The failure mode we keep seeing is the same, and it does not usually get labeled a forecasting problem when it first surfaces. It shows up as: the brand ran out of a hero SKU on Amazon two weeks before Prime Day because the buyer used a Shopify-heavy trailing average. Or the brand overbought a new launch that sold well on Shopify but stalled on Amazon because there was no history for the Amazon channel to key off. Or, most expensively, the brand's working capital is tied up in 90 days of inventory for slow SKUs while fast SKUs stockout twice a quarter.
Retail Analytics data on multi-channel brands consistently shows the same pattern: Amazon FBA replenishment cycles run on a 4 to 8 week planning horizon (inbound receiving windows, shipment routing, IPI limits), while Shopify DTC operates on a 1 to 2 week reorder horizon at the 3PL. A single forecast that ignores this mismatch will always be optimizing for the wrong horizon on at least one channel.
The Technical Problem
The two channels produce different signal shapes, and treating them the same breaks the model.
Shopify Admin API gives you high-fidelity, low-latency data.

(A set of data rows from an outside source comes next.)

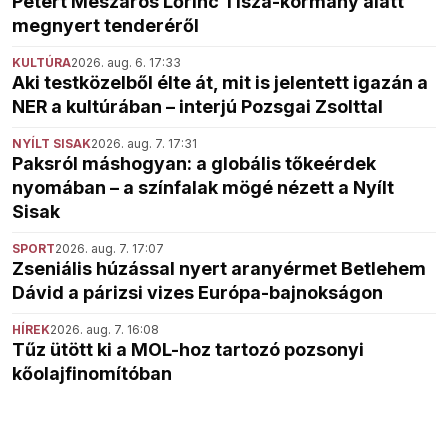
Pétert Mészáros Lőrinc Tisza-kormány alatt
megnyert tenderéről
KULTÚRA
2026. aug. 6. 17:33
Aki testközelből élte át, mit is jelentett igazán a
NER a kultúrában – interjú Pozsgai Zsolttal
NYÍLT SISAK
2026. aug. 7. 17:31
Paksról máshogyan: a globális tőkeérdek
nyomában – a színfalak mögé nézett a Nyílt
Sisak
SPORT
2026. aug. 7. 17:07
Zseniális húzással nyert aranyérmet Betlehem
Dávid a párizsi vizes Európa-bajnokságon
HÍREK
2026. aug. 7. 16:08
Tűz ütött ki a MOL-hoz tartozó pozsonyi
kőolajfinomítóban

Orders, line items, discounts, customer LTV. You get the noise (individual customer behavior, abandoned carts, coupon usage) and the signal in one stream. Amazon SP-API gives you aggregated business reports on a delay. Order Reports have a settlement lag, refund and return data lands on a slower cadence still, and the Reports API enforces rate limits and quota-based throttling that make high-frequency polling expensive. The result is that if you build a single forecasting pipeline that treats each channel's daily-sales-per-SKU as the same kind of series, you get a model that is over-fit to Shopify's noise and under-informed about Amazon's real trajectory.
The naive approach we see most often is a single ARIMA or ETS model per channel per SKU. That falls over three ways. Sparse SKUs (fewer than one order a day on Amazon, common for the long tail) violate the model's stationarity assumptions. Event-driven SKUs (anything promoted at BFCM or Prime Day) blow up the seasonal components. And the two channels' independent forecasts double-count the shared inventory pool, either creating phantom safety stock or starving one channel.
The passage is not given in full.